Information provided Start Marker

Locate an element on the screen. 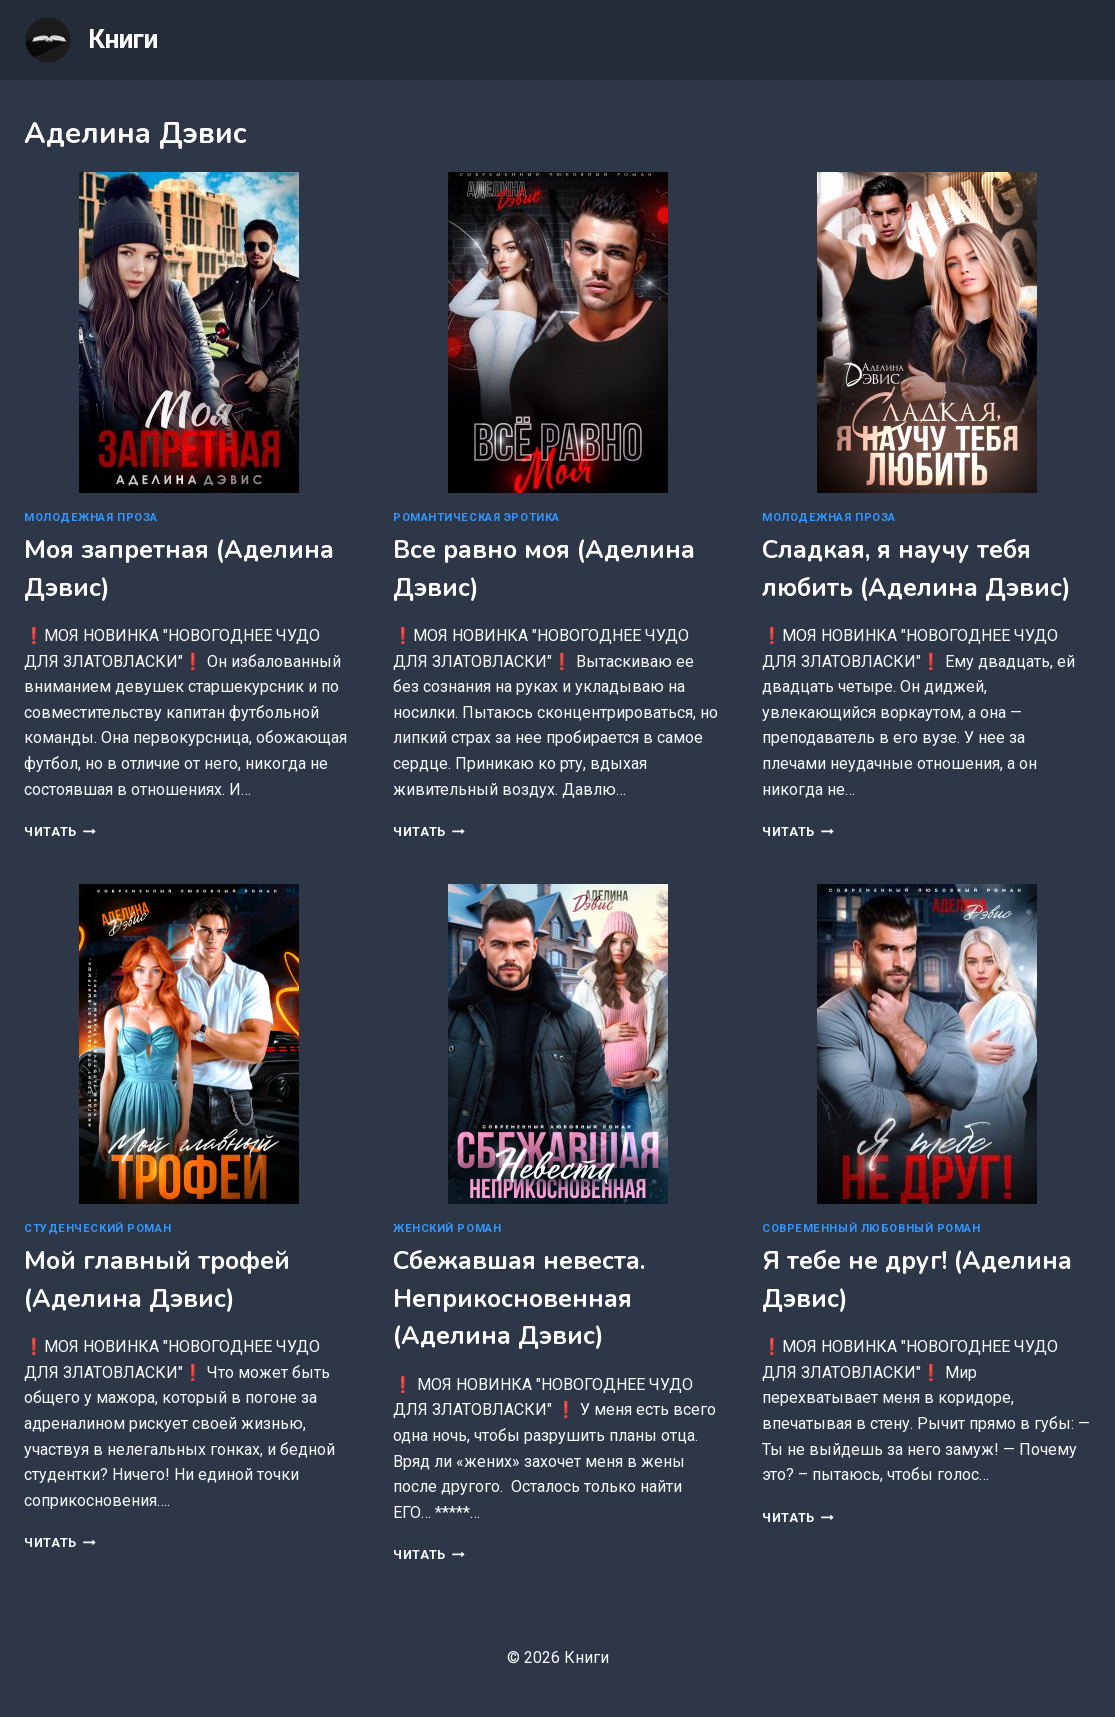  Читать is located at coordinates (60, 831).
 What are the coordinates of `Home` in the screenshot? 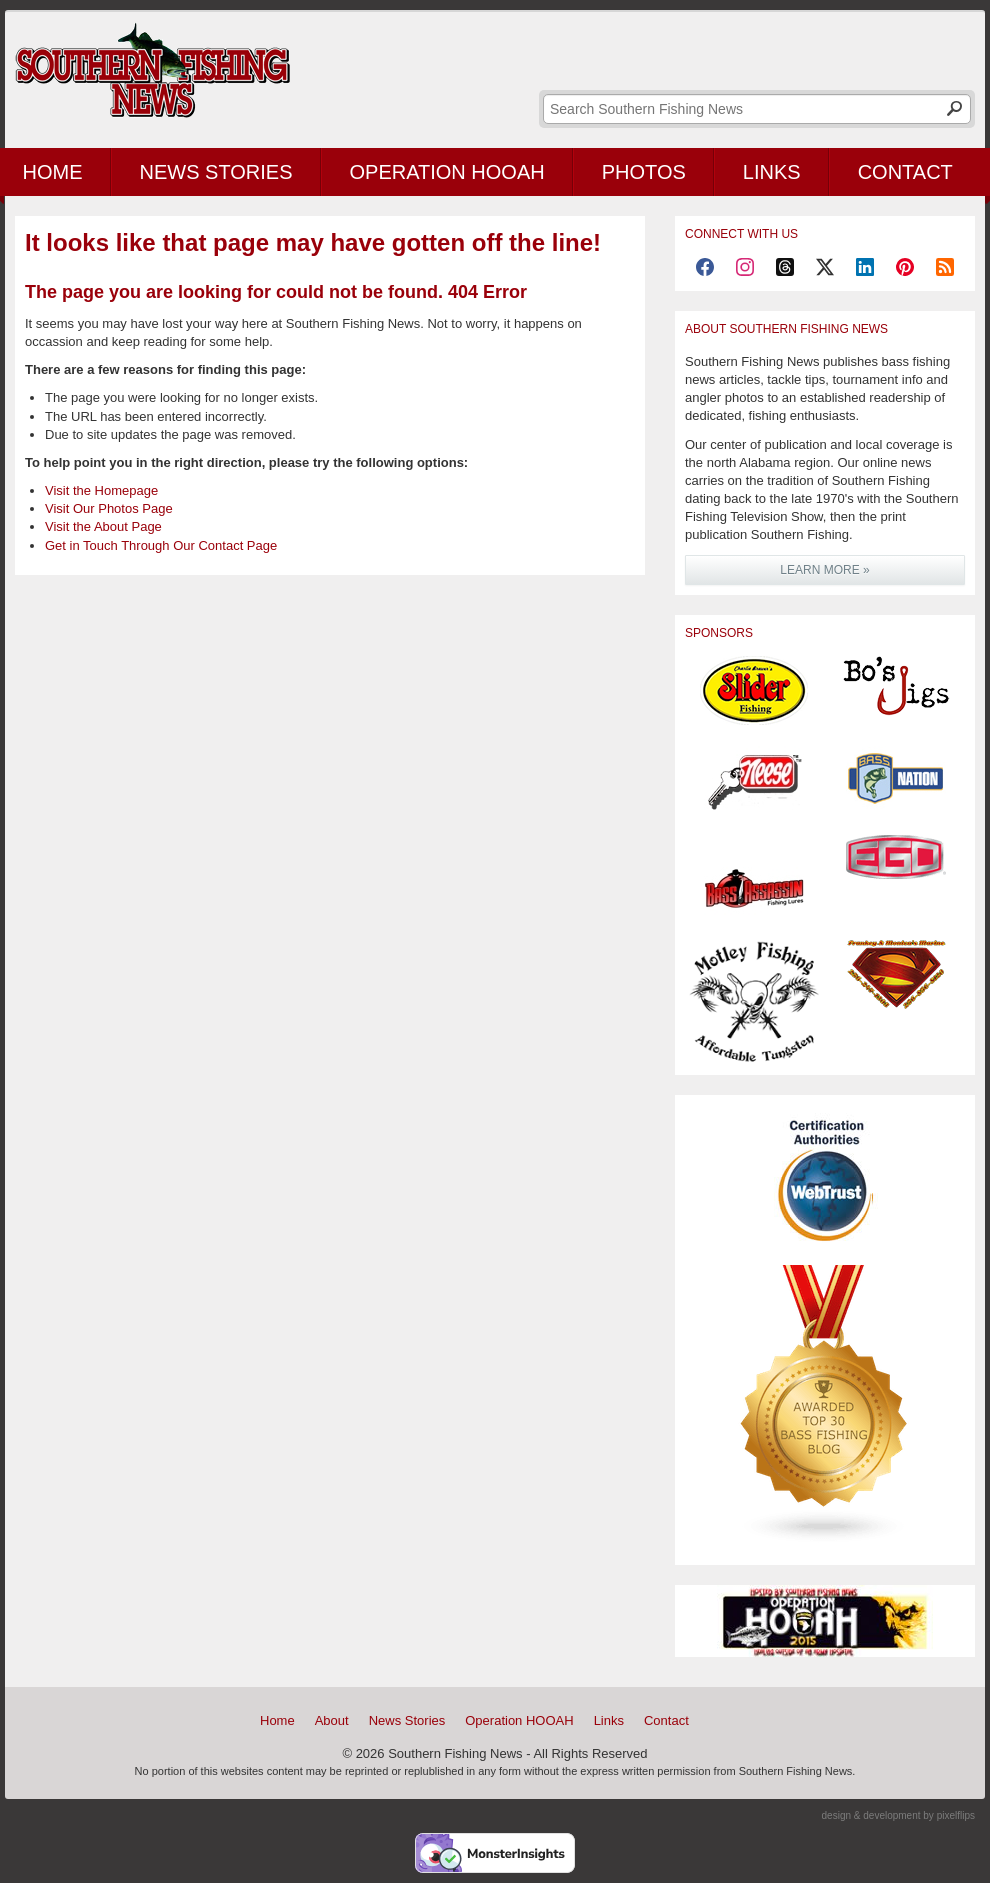 It's located at (277, 1720).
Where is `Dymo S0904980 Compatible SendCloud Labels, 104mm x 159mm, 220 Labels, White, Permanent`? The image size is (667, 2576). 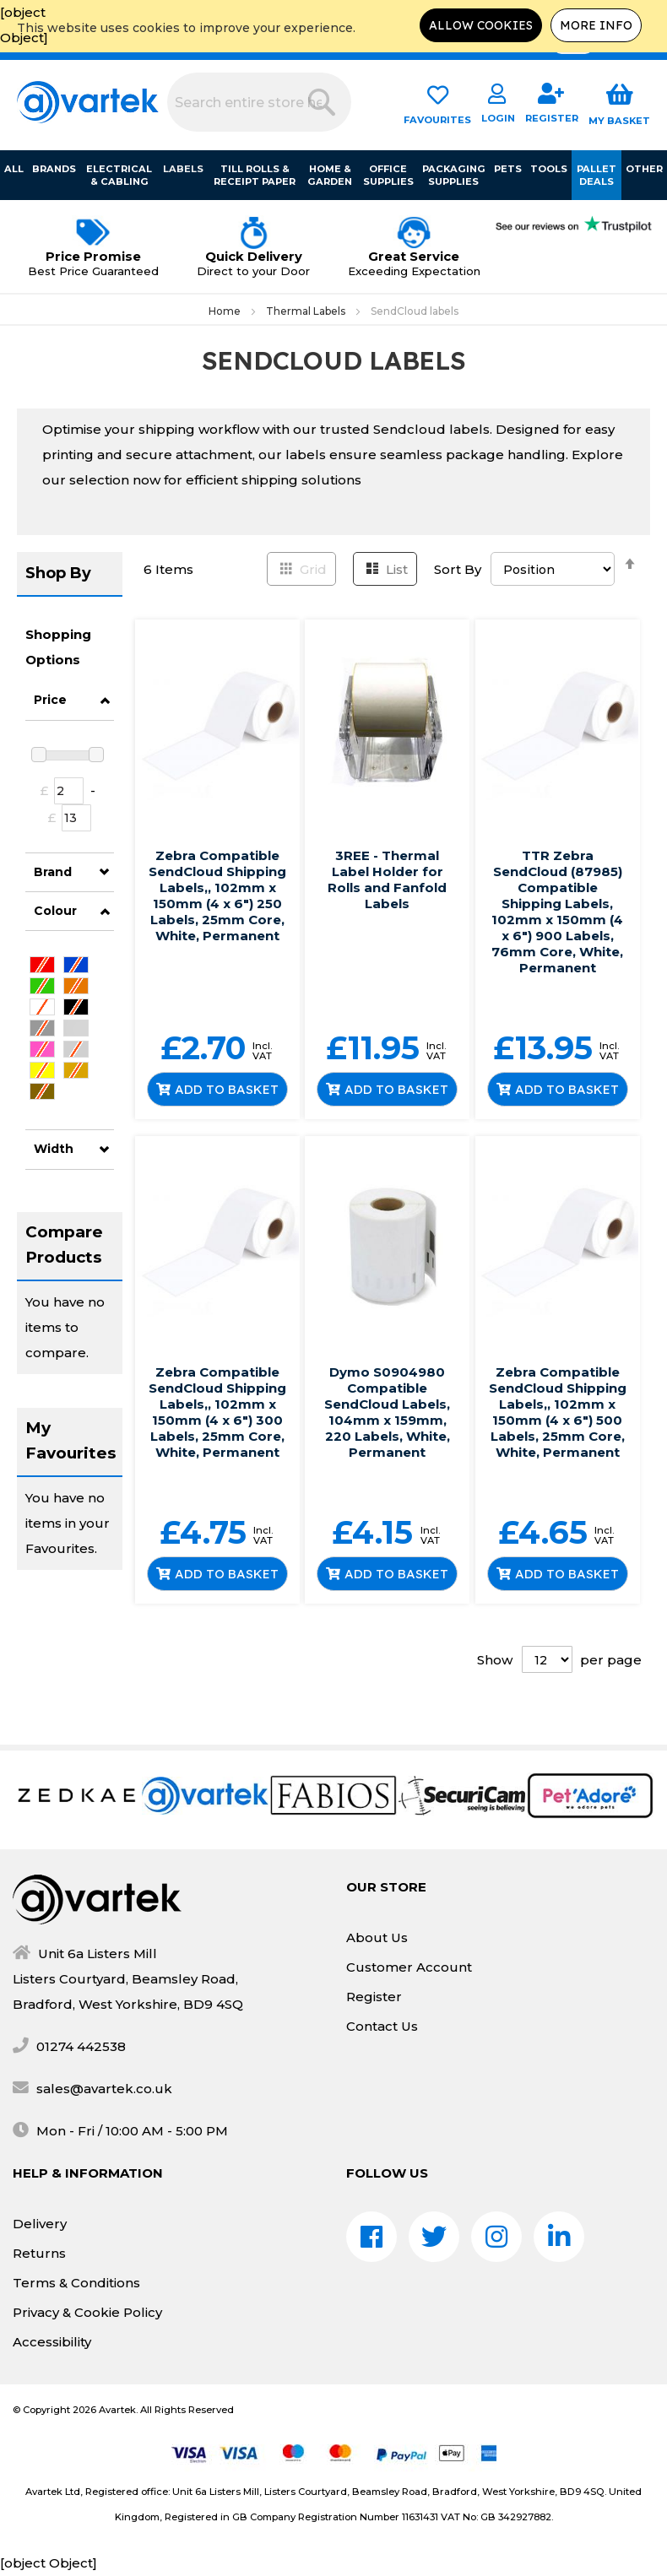
Dymo S0904980 Compatible SendCloud Labels, 104mm x 159mm, 220 Labels, White, Permanent is located at coordinates (387, 1412).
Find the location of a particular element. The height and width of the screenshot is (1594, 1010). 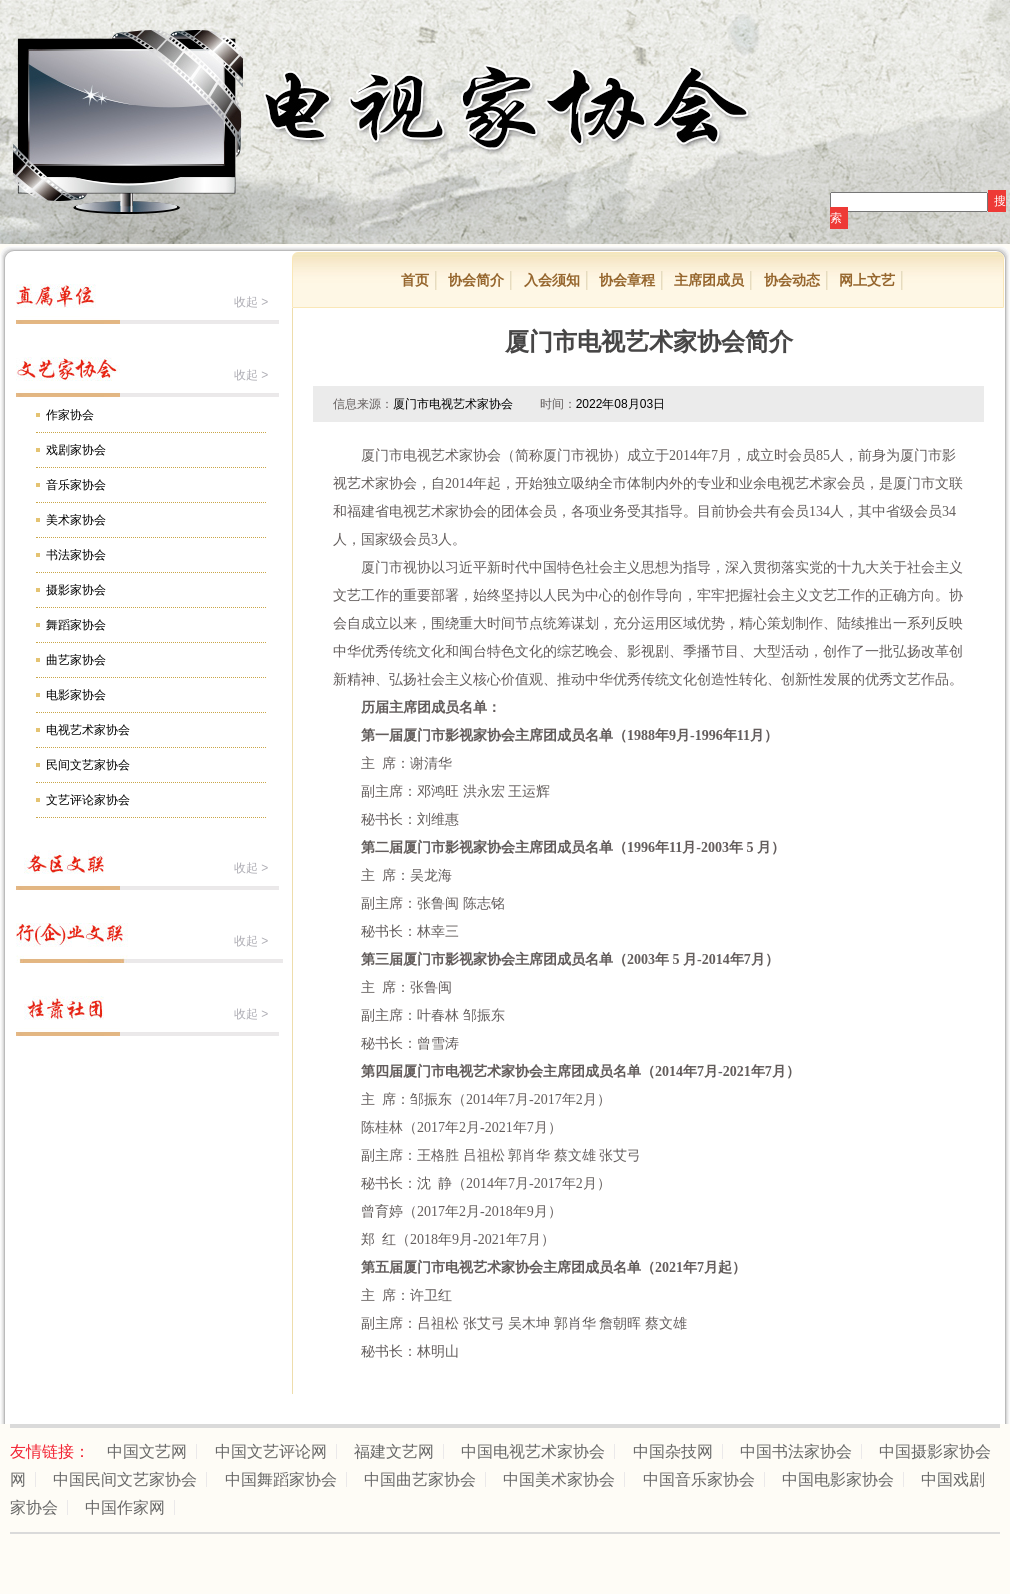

Information provided End Marker

From the line containing "is (667, 2576)." down to the last line of the data above, transcribe exactly those lines and no others; omit the pictures.

**Reply to the exercise:**
Where is `Dymo S0904980 Compatible SendCloud Labels, 104mm x 159mm, 220 Labels, White, Permanent`? The image size is (667, 2576). 
Dymo S0904980 Compatible SendCloud Labels, 104mm x 159mm, 220 Labels, White, Permanent is located at coordinates (387, 1412).
Find the location of a particular element. The height and width of the screenshot is (1594, 1010). 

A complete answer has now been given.